With very good reason, businesses and individuals, both domestic and international, are concerned by some of the more contentious provisions of the Mexican Fiscal Reform package that has recently been submitted to the government’s legislative branch by the the President of the Republic, Enrique Peña Nieto.

The implications of the Mexican Fiscal Reform, in its present iteration, for manufacturers, both in and out of Mexico, as well as for individuals that depend upon it for their financial health and material sustenance are potentially very damaging.

The Reform which will first be considered by Mexico’s House of Representatives, then followed by its Senate, carries with it some provisions that, if implemented as written, will have a damaging effect upon one of the nation’s top job and income generators: the maquiladora industry.

Since the inception of this production sharing regime in the 1960s, firms manufacturing in Mexico for subsequent export (commonly known as maquiladoras) have been exempt from paying IVA, or a value-added tax (VAT), on items that have been imported for incorporation into manufactured goods destined for foreign markets. Should the fiscal reform be passed, as is, the results on the industry, on future investment , employment and job creation in it, as well as Mexico’s continued ability to be a magnet for foreign direct investment (FDI) will be seriously compromised.

Juarez Now, a U.S.- Mexico border business publication, reports that “according to Carlos Angulo, a congressional member of Mexico’s conservative PAN party, as well as a member of the Maquiladora Committee and Secretary of the Constitutional Reform Committee of the House of Representatives,” the enactment of the legislation, as it presently stands, would produce dire consequences for the maquiladora industry. Angulo asserts that an elimination of the VAT exemption for the temporary importation of materials used in manufacturing for export in Mexico would create the need for the maquiladora industry “as a whole to increase its working capital by US$17.5 billion at an annual cost of about US$750 million to keep up with IVA , or, in English, value-added tax requirements,” that the proposed Mexican Fiscal Reform would impose.

In addition to the aforementioned, supply chain transfers between plants in Mexico would also be subject to Mexican IVA, as well. This would be a new and additional burden on manufacturers and their suppliers. Manufacturers on the border would be subject to an increase in value-added tax from its current 11% to the 16% that is imposed upon the rest of the country.

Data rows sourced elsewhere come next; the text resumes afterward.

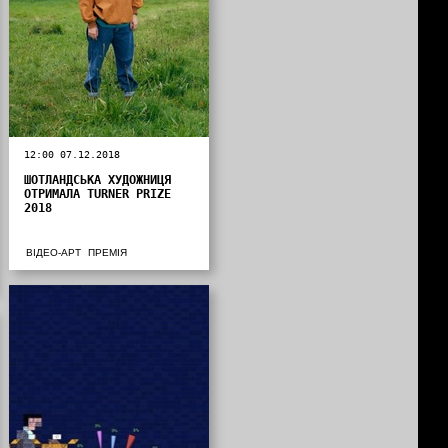
12:00 07.12.2018
ШОТЛАНДСЬКА ХУДОЖНИЦЯ
ОТРИМАЛА TURNER PRIZE
2018
ВІДЕО-АРТ
ПРЕМІЯ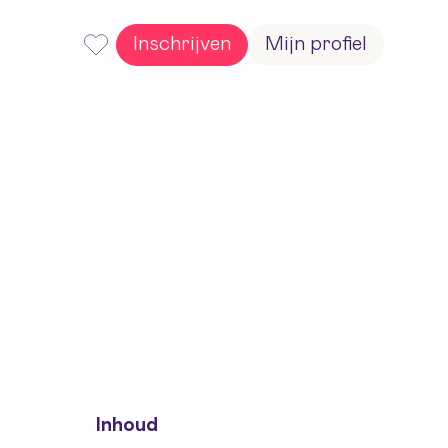
Inschrijven
Mijn profiel
Inhoud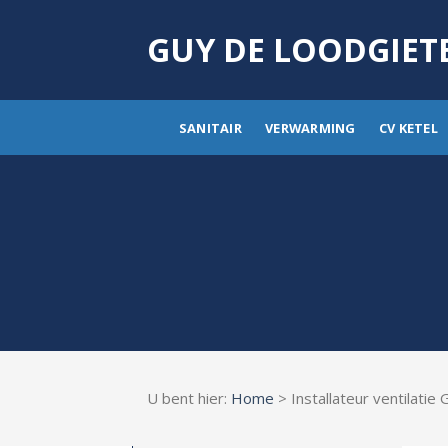
Skip
to
GUY DE LOODGIET
content
SANITAIR
VERWARMING
CV KETEL
U bent hier:
Home
> Installateur ventilatie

As might be assumed, organizations that lobby on behalf of the maquiladora industry and its interests have taken a position in opposition to any change in the value-added tax regime that has played a large role in making Mexico a preeminent manufacturing power among emerging nations. The principal advocate for the industry is the National Council of the Maquiladora and Export Manufacturing Industry, also known by its Spanish acronym INDEX.

Another thorny issue included in the Mexican Fiscal Reform in its current draft is a provision that raises the corporate income tax rate. Again, Carlos Angulo, quoted in a recent edition of Juarez Now, puts the impact of this change into perspective. According to him, “the annual income tax bill of a typical 500 worker maquiladora operation’s income tax bill would rise from a current levy of approximately $24 million Mexican Pesos to in excess of MX$230 million.

The National Council of the Maquiladora and Export Manufacturing Industry (INDEX) has written position papers on both the proposed changes to the current value-added tax exemption for export maquiladoras, and the current draft initiative to hike corporate income taxes on maquiladora industry manufacturers.

It is expected the Mexican Fiscal Reform in some form, hopefully a diluted one, will be announced during the week of October 20th. It is, however, necessary between now and then, to make elected officials, industry workers and the public at large aware of the economic risks associated with getting the Mexican Fiscal Reform wrong.